QinetiQ finds less is more

09 Nov 2005 | News
Britain's privatised defence lab ties up with 7 universities, in a strategy to do more with fewer partners.

QuinetiQ is the privatised R&D arm of the UK Ministry of Defence

A select band of universities can look forward to more work from QinetiQ as the defence research and innovation company focuses its academic links on a small number of partnerships.

QinetiQ, the privatised R&D arm of the UK Ministry of Defence, has joined the ranks of businesses that have rationalised their links with academic research groups. Like Rolls Royce, BAE Systems and others, QinetiQ plans to concentrate on a much-reduced number of university partnerships.

The new way of working, says Sir John Chisholm, QinetiQ's CEO, is partly in response to the company's changing relationship with the Ministry of Defence. The increasingly commercial nature of QinetiQ's own work had changed the sort of R&D that it carries out. As a consequence, said Sir John, "our relationship with the universities has changed."

As DERA, the organisation had invested some £20 million a year, mostly in grants, to university researchers. As QinetiQ focused its R&D to support its own activities, its spending in universities declined to around £5 million a year.

 

Professing for the physics biz

QinetiQ has decorated the announcement of its new model academic partnerships with news of another deal, this time with the Engineering and Physical Sciences Research Council.
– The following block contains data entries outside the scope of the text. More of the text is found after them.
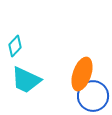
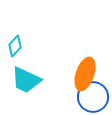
orange ellipse: moved 3 px right
blue circle: moved 1 px down
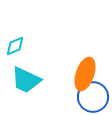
cyan diamond: rotated 25 degrees clockwise
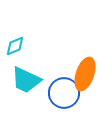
blue circle: moved 29 px left, 4 px up
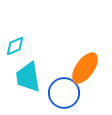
orange ellipse: moved 6 px up; rotated 16 degrees clockwise
cyan trapezoid: moved 2 px right, 3 px up; rotated 56 degrees clockwise
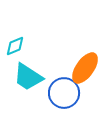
cyan trapezoid: rotated 48 degrees counterclockwise
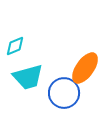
cyan trapezoid: rotated 48 degrees counterclockwise
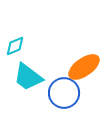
orange ellipse: moved 1 px left, 1 px up; rotated 20 degrees clockwise
cyan trapezoid: rotated 52 degrees clockwise
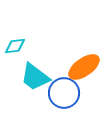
cyan diamond: rotated 15 degrees clockwise
cyan trapezoid: moved 7 px right
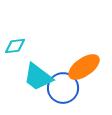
cyan trapezoid: moved 3 px right
blue circle: moved 1 px left, 5 px up
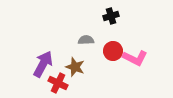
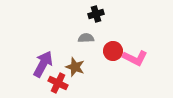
black cross: moved 15 px left, 2 px up
gray semicircle: moved 2 px up
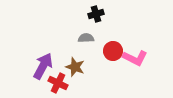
purple arrow: moved 2 px down
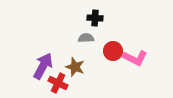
black cross: moved 1 px left, 4 px down; rotated 21 degrees clockwise
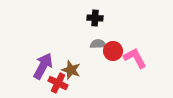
gray semicircle: moved 12 px right, 6 px down
pink L-shape: rotated 145 degrees counterclockwise
brown star: moved 4 px left, 3 px down
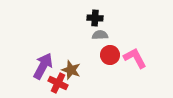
gray semicircle: moved 2 px right, 9 px up
red circle: moved 3 px left, 4 px down
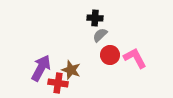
gray semicircle: rotated 42 degrees counterclockwise
purple arrow: moved 2 px left, 2 px down
red cross: rotated 18 degrees counterclockwise
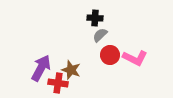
pink L-shape: rotated 145 degrees clockwise
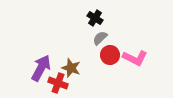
black cross: rotated 28 degrees clockwise
gray semicircle: moved 3 px down
brown star: moved 2 px up
red cross: rotated 12 degrees clockwise
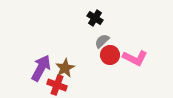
gray semicircle: moved 2 px right, 3 px down
brown star: moved 6 px left; rotated 24 degrees clockwise
red cross: moved 1 px left, 2 px down
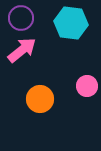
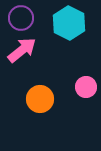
cyan hexagon: moved 2 px left; rotated 20 degrees clockwise
pink circle: moved 1 px left, 1 px down
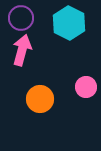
pink arrow: rotated 36 degrees counterclockwise
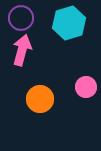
cyan hexagon: rotated 16 degrees clockwise
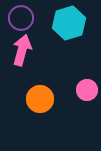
pink circle: moved 1 px right, 3 px down
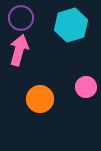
cyan hexagon: moved 2 px right, 2 px down
pink arrow: moved 3 px left
pink circle: moved 1 px left, 3 px up
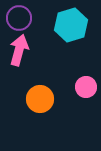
purple circle: moved 2 px left
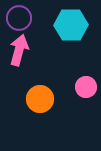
cyan hexagon: rotated 16 degrees clockwise
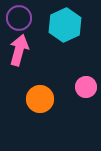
cyan hexagon: moved 6 px left; rotated 24 degrees counterclockwise
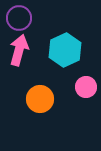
cyan hexagon: moved 25 px down
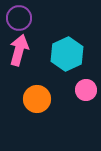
cyan hexagon: moved 2 px right, 4 px down
pink circle: moved 3 px down
orange circle: moved 3 px left
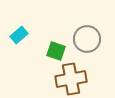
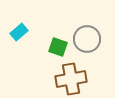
cyan rectangle: moved 3 px up
green square: moved 2 px right, 4 px up
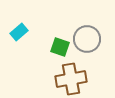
green square: moved 2 px right
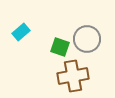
cyan rectangle: moved 2 px right
brown cross: moved 2 px right, 3 px up
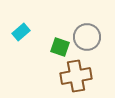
gray circle: moved 2 px up
brown cross: moved 3 px right
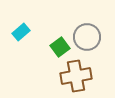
green square: rotated 36 degrees clockwise
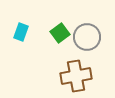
cyan rectangle: rotated 30 degrees counterclockwise
green square: moved 14 px up
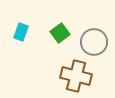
gray circle: moved 7 px right, 5 px down
brown cross: rotated 24 degrees clockwise
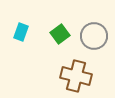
green square: moved 1 px down
gray circle: moved 6 px up
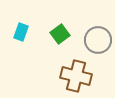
gray circle: moved 4 px right, 4 px down
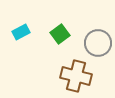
cyan rectangle: rotated 42 degrees clockwise
gray circle: moved 3 px down
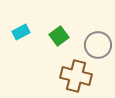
green square: moved 1 px left, 2 px down
gray circle: moved 2 px down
The two are to fund the UK’s first chair of technology transfer in the physical sciences.

The £1 million technology transfer professorship has been awarded to Imperial College London.

This move reflects the view of QinetiQ’s CEO that innovation in the physical sciences is different from the way it works in the life sciences.

The Professor of Technology Transfer will, says the announcement, "lead academic research to establish reliable mechanisms which develop wealth-creating products and services from physics-based sciences". An appointment will be announced next spring to commence in September 2006.

Alison Hodge, University Partnerships Director at QinetiQ, explains that when QinetiQ separated from the MoD, it no longer received its annual "vote" for spending on internal and external R&D. Money spent in universities had to come out of the company's own budget.

 

Despite its falling spend on academic R&D, QinetiQ still had links with 90 academic institutions, albeit sometimes small amounts for short term courses, explains Hodge, who has spent the past two years developing the company's new approach. This is "not a long-term efficient way of doing business," Sir John told a high-powered event to launch the first of a series of university partnerships.

The company expects its university links to become even more important in the future. Sir John predicted that the company’s spending will more than double over the next few years. "Universities will play a larger part in the front end of our business."

The first partner universities are Bath, Cardiff, Imperial College London, Lancaster, Oxford, Southampton and Surrey. Hodge is quick to point out that "it is not an exclusive club. We are already talking to other universities." So far these are all in the UK, "but we hope to expand abroad in the not-too distant future," she explains.

QinetiQ’s relationships with universities are different from those of most large manufacturing companies, with their set R&D budgets, says Hodge. The company does not have a fixed research budget.

QinetiQ describes itself as "Europe's largest independent science and technology organisation" with a large percentage of is 11,500 staff being qualified scientists and engineers.

"QinetiQ sits between research and manufacturers," explains Hodge. It makes money by taking science and meeting the needs of its customers. Under its new partnerships, universities could play a more significant role in that process. They have the opportunity to partner with QinetiQ when it bids for contracts. For that to happen, says Hodge, the company has to be comfortable that it can work with the university researchers.

The partnerships will build up the long-term relationships that raise the comfort level. You have to build a relationship and understanding, says Hodge. "You have to know what a capability really means in a university."

How innovation works in physics

Sir John sees the initiative as part of an attempt to enhance the exploitation of the physical sciences. He believes that the innovation process in physical science is very different from that in the life sciences.

Biological innovation is heavily loaded towards the initial discovery, he explained. Much of the rest of the process of bringing ideas to market adds relatively little value to the original discovery. For example, in the pharmaceuticals sector, the biggest commercial area in the life sciences, devising production processes is essentially a trivial issue.

In the physical sciences, on the other hand, many people can have ideas that would achieve the same end result, but most of the innovation effort goes into creating working technology and devising manufacturing routes that can bring products to market.

While the UK is good at turning life science to profit it is less competent in commercialising the physical sciences. "Industries based on physics account for a larger proportion of gross domestic product than those based on the life sciences," said Sir John, "but the UK has been less successful in exploiting excellent research in, for instance, electronics than it has in the biosciences."